GLP-1 microdosing refers to using doses below the validated initiation levels studied in large randomized clinical trials of GLP-1 receptor agonists such as semaglutide and tirzepatide.
Dose calibration refers to adjusting GLP-1 exposure relative to an individual’s metabolic response, tolerance profile, and hormonal environment.
The hormone-aware metabolic framework describes a structured sequence for metabolic intervention: stabilizing hormonal conditions first, calibrating GLP-1 dosing second, accelerating metabolic improvement through monitoring and titration, and preserving lean mass throughout the process.

GLP-1 microdosing should be evaluated within a structured order of metabolic care rather than as a stand-alone dosing experiment. When dose strategy is separated from hormonal health, muscle preservation, and metabolic monitoring, short-term appetite reduction may occur without durable metabolic improvement.
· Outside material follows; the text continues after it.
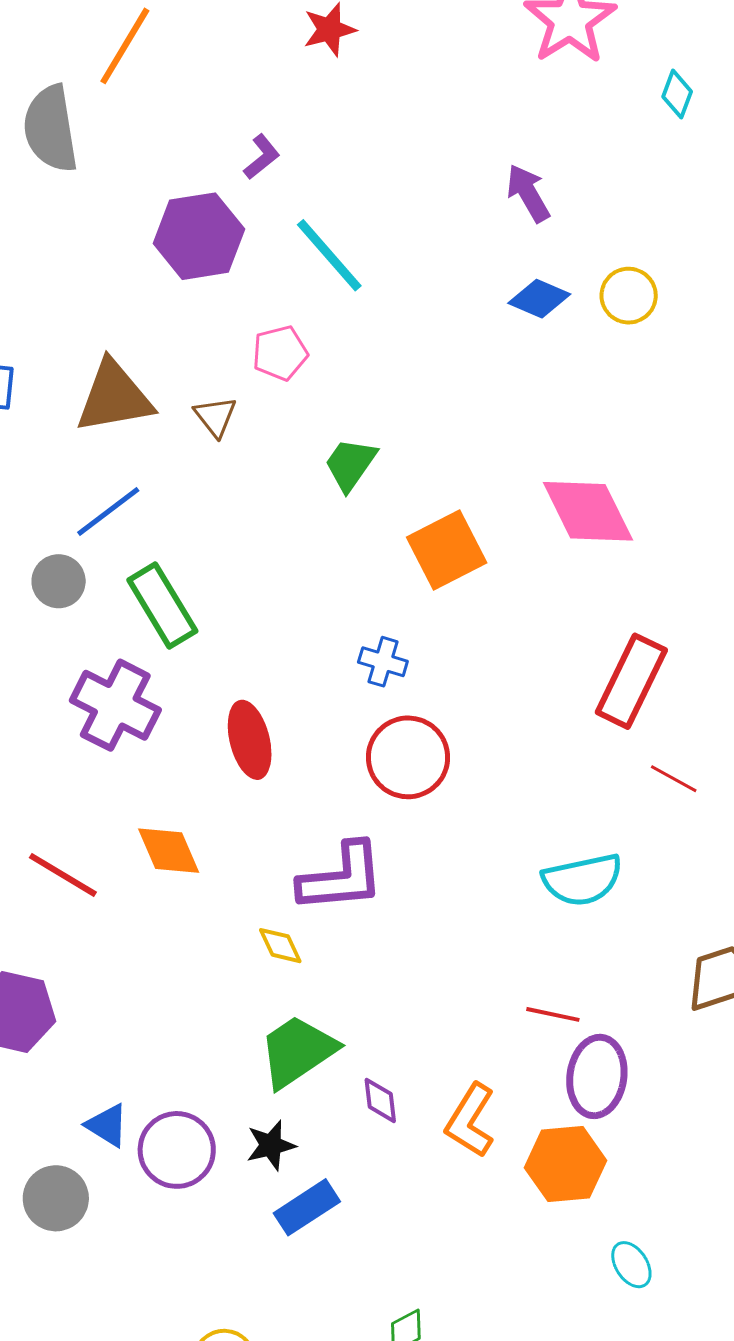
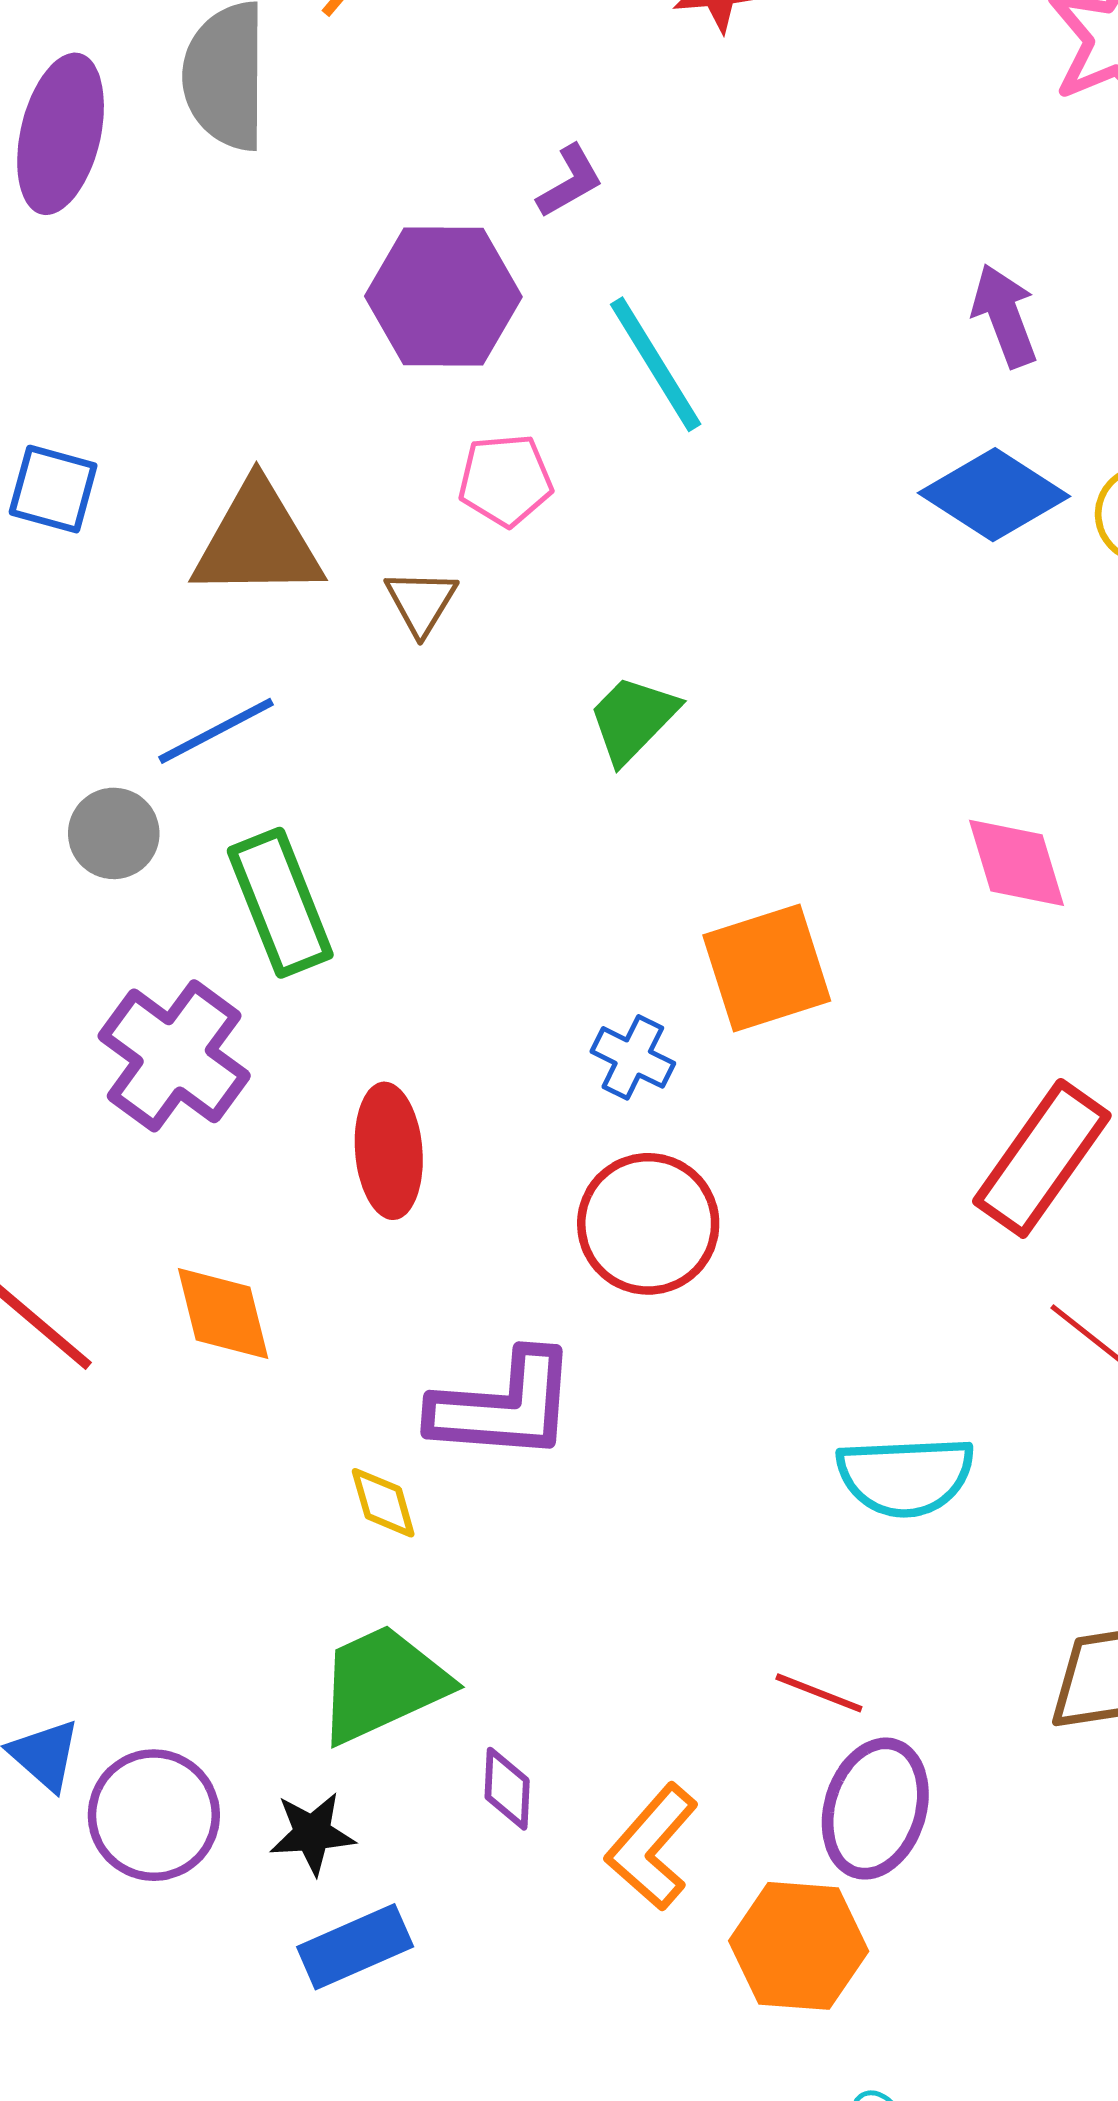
blue diamond: (539, 299) -> (994, 495), size x1.4
pink pentagon: (280, 353) -> (505, 480), moved
pink diamond: (588, 511) -> (1016, 863), size x0.7
orange square: (447, 550) -> (767, 968), moved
For midlife women, the metabolic framework can be understood as a four-phase sequence. The hormone-aware metabolic framework presented here is an educational model designed to organize current knowledge about menopause physiology, metabolic regulation, and GLP-1 therapy. It is not a clinical guideline but a conceptual structure for understanding how these factors interact.
Microdosing belongs in the Calibrate phase. It does not replace Stabilize, and it cannot substitute for Preserve. Dose adjustments cannot compensate for untreated hormonal instability or ongoing muscle loss.
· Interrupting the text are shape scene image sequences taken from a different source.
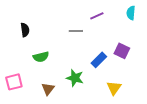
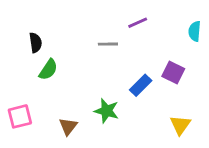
cyan semicircle: (131, 13) -> (195, 31), moved
green semicircle: (41, 57) -> (48, 70), moved, turned -42
yellow triangle: (114, 88) -> (180, 125), moved

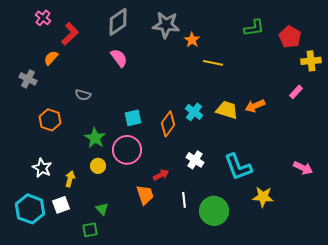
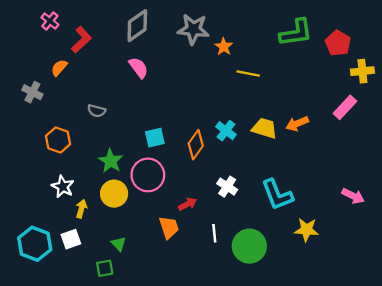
green L-shape: (254, 28) -> (296, 33), size x1.4
pink rectangle: (296, 92) -> (345, 107), size x1.5
yellow circle: (98, 166) -> (114, 194), size x1.5
white star: (42, 168) -> (63, 187), moved

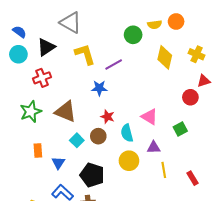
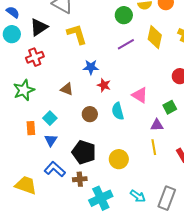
purple line: (114, 64) -> (126, 44), moved
brown triangle: (66, 112) -> (67, 89), moved, size x0.6
red star: (107, 117) -> (104, 85), moved
cyan square: (77, 140) -> (50, 118), moved
purple triangle: (154, 147) -> (157, 125), moved
yellow circle: (129, 161) -> (119, 159), moved

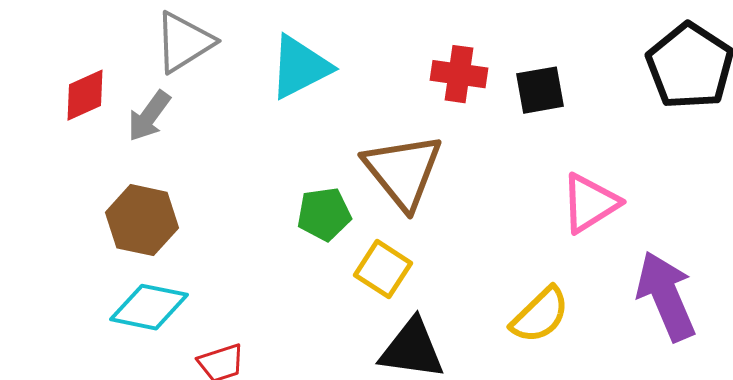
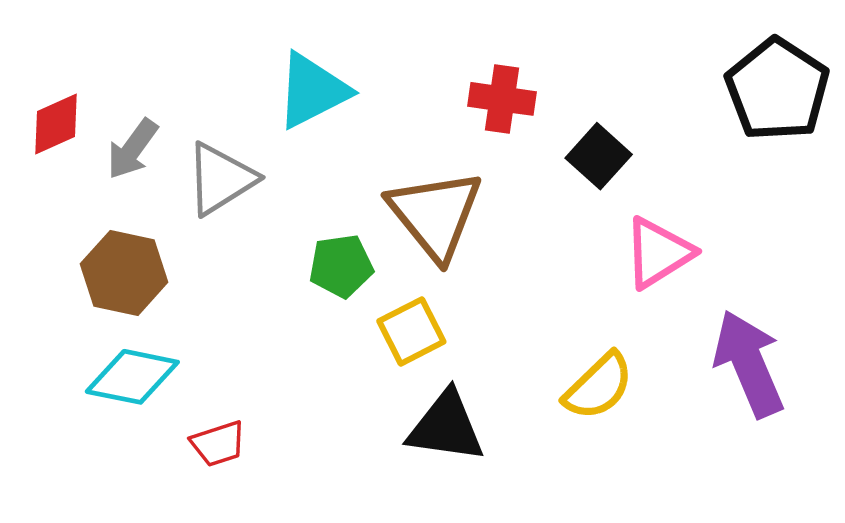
gray triangle: (184, 42) -> (221, 179), moved
black square: (540, 90) -> (599, 156), moved, turned -38
yellow square: (383, 269) -> (411, 331), turned 30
Hormonal status affects insulin sensitivity, and insulin sensitivity strongly influences how a body responds to GLP-1 therapy. When those underlying conditions are stable, medication adjustments are more likely to produce durable metabolic results.
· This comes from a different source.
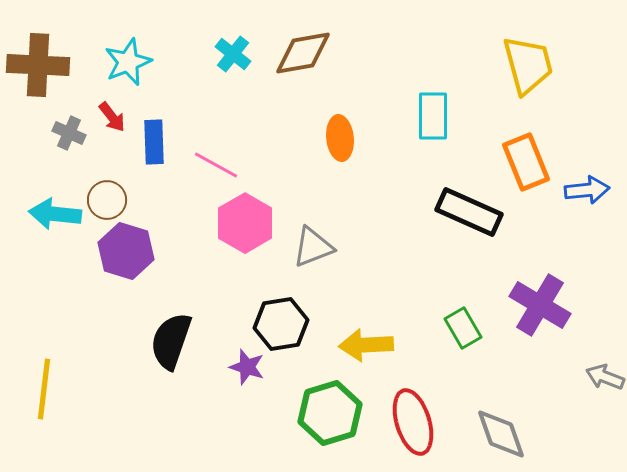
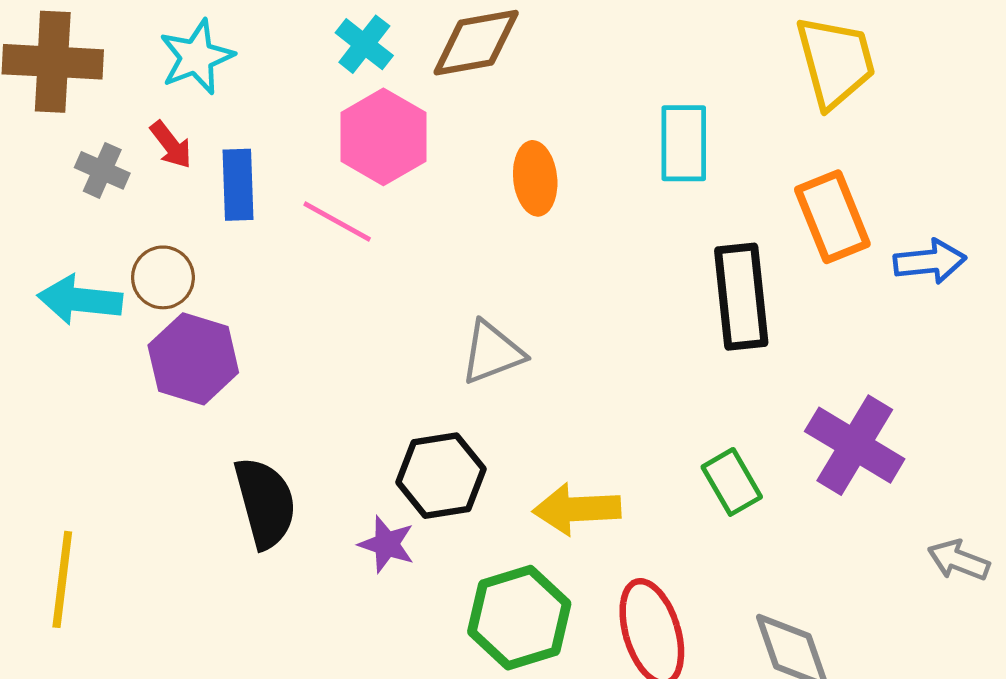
black rectangle: (469, 212) -> (741, 297), turned 60
pink hexagon: (245, 223) -> (383, 137), moved
black semicircle: (171, 341) -> (265, 503), turned 146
When microdosing is discussed outside this sequence, it becomes a tactic without a strategy.
GLP-1 dose calibration becomes appealing in menopause because several biological shifts occur at the same time. These shifts influence insulin sensitivity, appetite regulation, and body composition.
The growing interest in microdosing is therefore grounded in physiology, not simply trend.
Four interlocking changes define the midlife metabolic environment.
Estrogen decline directly affects insulin sensitivity and fat distribution. As estrogen levels fall, muscle and liver cells respond less efficiently to insulin. The pancreas compensates by releasing more insulin to manage the same glucose load.
Over time this pattern may lead to:
Many women notice these metabolic changes before seeing meaningful changes on the scale.
When insulin resistance increases, circulating insulin levels rise as the body attempts to control blood glucose. Elevated insulin levels encourage fat storage, and increasing fat mass can further worsen insulin resistance over time. This feedback loop can reinforce itself if the underlying metabolic drivers are not addressed.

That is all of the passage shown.